Recherche

Recension Histoire

La France libre sur le champ de bataille

À propos de : Pierre Koenig, Bir Hakeim, Nouveau Monde éditions


par Alya Aglan , le 29 janvier


Télécharger l'article : PDF

En juin 1942, la « nuit fantastique » de Bir Hakeim, fait d’armes modeste en soi, devient un événement d’envergure mondiale, redonnant espoir à ceux qui refusaient d’être d’éternels vaincus. La guerre du désert, vue au plus près.

Réédités sous un titre plus concis, les souvenirs reconstitués du général Koenig, Bir Hakeim, 10 juin 1942, publiés dans une première version en 1945 par l’Office français d’édition puis par les éditions Robert Laffont, en 1971, sont connus et figurent parmi les textes classiques des acteurs militaires de la Seconde Guerre mondiale.

Une histoire à plusieurs voix

« Fait d’armes, modeste en lui-même », affirme Koenig dans l’avant-propos (p. 33), la bataille de Bir Hakeim, qui se déroule du 26 mai au 11 juin, au milieu de l’année 1942, rapportée par celui qui assume alors le commandant de la 1re Brigade française libre – First Free French Brigade Group, selon l’appellation du commandement britannique –, avant de devenir en 1944 le chef des Forces françaises en Grande-Bretagne et des forces françaises de l’intérieur (FFI), représentant du Gouvernement provisoire de la République française (GPRF) auprès du général Eisenhower puis gouverneur militaire de Paris à la Libération, reste un événement d’envergure mondiale, dont les retombées politiques prennent une importance démesurée pour la France libre, considérée en ses débuts comme un repaire d’aventuriers, de déserteurs et de fascistes.

Si la narration suit le parcours sinueux des écrits de soldat, à la fois par l’angle d’approche privilégié et par le style qui s’apparente par endroits à un rapport militaire à la lecture fastidieuse – de l’aveu même de son auteur –, le texte n’en demeure pas moins une source pour l’historien.

Entamé par le général Koenig en 1958, en pleine guerre d’Algérie, l’année du retour au pouvoir du général de Gaulle à la faveur de la crise du 13 mai, après une longue enquête et la récolte de nombreux récits de survivants et de documents d’archives, l’ouvrage tel qu’il se présente aujourd’hui est lui-même le fruit d’une histoire à plusieurs voix, individuelle et collective, qui a valeur d’un témoignage où divers points de vue s’entremêlent.

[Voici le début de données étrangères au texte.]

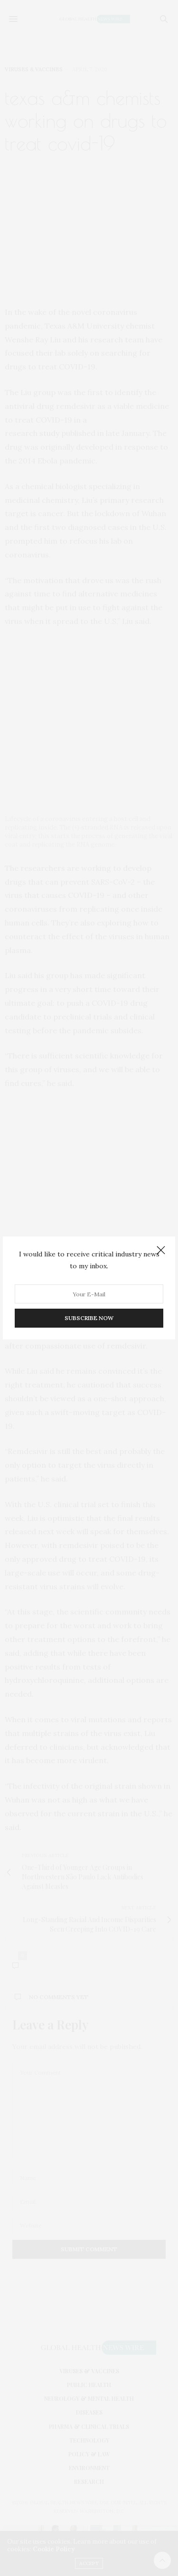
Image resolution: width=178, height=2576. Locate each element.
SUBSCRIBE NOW (89, 1317)
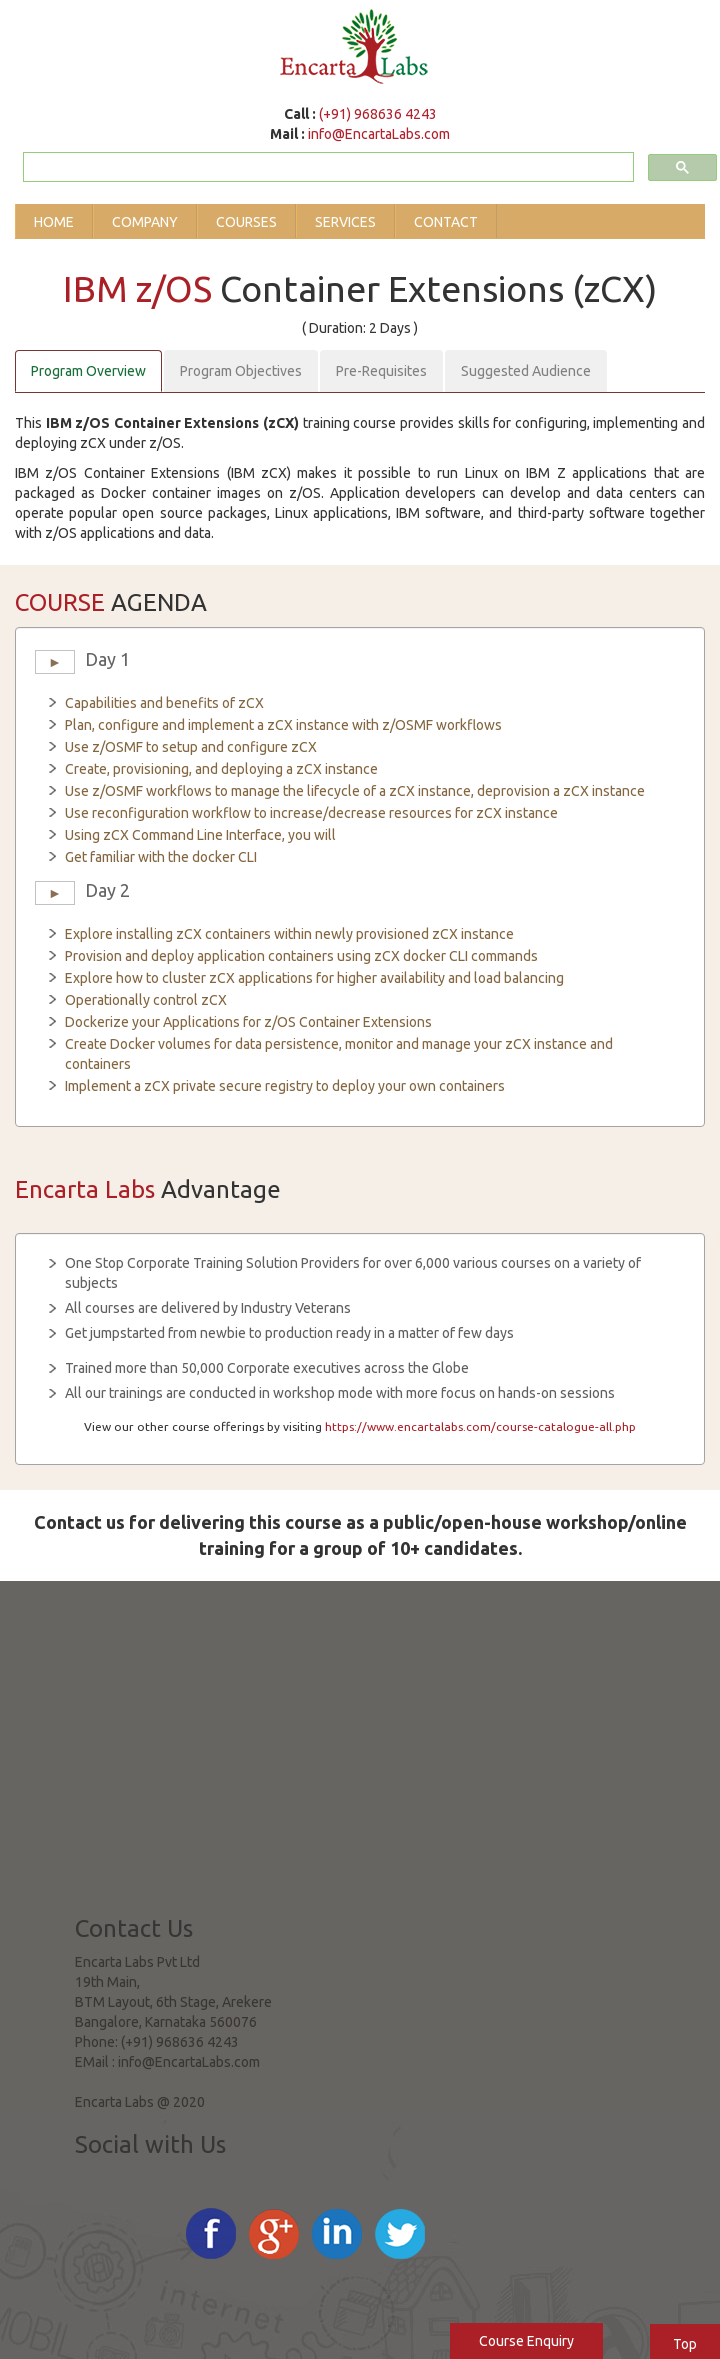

Ce texte, qui débute par un hommage appuyé aux soldats combattants qui ont laissé leur vie à Bir Hakeim, a été achevé après la mort de Koenig, élevé à la dignité de maréchal de France à titre posthume en 1984, par le général Robert Carlot, gendre de sa femme. La courte présentation de François Broche dont le père, le lieutenant-colonel Félix Broche, mort à Bir Hakeim et nommé Compagnon de la Libération, a été l’un des proches de Koenig, introduit quelques nuances relevant d’un droit d’inventaire dans la filiation politique gaulliste d’après-guerre.

Guérilla et escarmouches

L’intérêt principal de l’ouvrage réside dans l’évocation de la France libre vue du champ de bataille, loin de Londres, de Brazzaville ou d’Alger où se construisent les fondations d’un proto-État alternatif aux gouvernements de Vichy, où les vaincus se trouvent de plus en plus fermement liés aux intérêts de l’Axe jusqu’à l’exil à Sigmaringen à l’été 1944 sur les terres du IIIe Reich. Ainsi est-il possible de saisir comment le militaire engendre du politique à l’échelle internationale.

Le premier point, essentiel, tient au caractère hétérogène du recrutement des troupes venues des quatre coins de l’Empire, de « tout ce qui était français dans le monde » (p. 42), après des périples qui attestent de leur détermination à rejoindre le général de Gaulle et la cause alliée, bravant les dangers et les obstacles en tout genre. Pour beaucoup, il s’agissait non seulement d’engagement en dépit de leur jeune âge, mais également d’arrachement comme l’entendait ironiquement Romain Gary dans La Promesse de l’aube  : « Je comprends fort bien ceux qui avaient refusé de suivre de Gaulle. Ils étaient trop installés dans leurs meubles, qu’ils appelaient la condition humaine. »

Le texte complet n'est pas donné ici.